• _What to produce_
Where a line below contains "mois", count it. Reply with the total only.

• _Data shown_

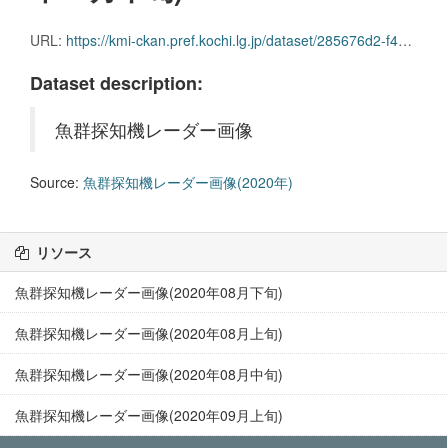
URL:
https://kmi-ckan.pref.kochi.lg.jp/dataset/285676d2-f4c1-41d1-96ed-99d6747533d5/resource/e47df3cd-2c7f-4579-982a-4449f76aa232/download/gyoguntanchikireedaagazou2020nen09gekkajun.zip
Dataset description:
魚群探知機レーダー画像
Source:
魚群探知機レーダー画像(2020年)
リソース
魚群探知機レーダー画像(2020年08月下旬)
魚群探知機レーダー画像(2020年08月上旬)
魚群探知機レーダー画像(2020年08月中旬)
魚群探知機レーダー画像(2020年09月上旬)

==

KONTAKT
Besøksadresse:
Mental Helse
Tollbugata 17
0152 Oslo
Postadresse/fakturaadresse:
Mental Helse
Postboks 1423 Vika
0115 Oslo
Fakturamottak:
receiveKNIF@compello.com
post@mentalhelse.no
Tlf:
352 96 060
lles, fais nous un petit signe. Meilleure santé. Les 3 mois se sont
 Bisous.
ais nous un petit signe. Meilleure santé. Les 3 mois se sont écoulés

• _Exercise answer_
2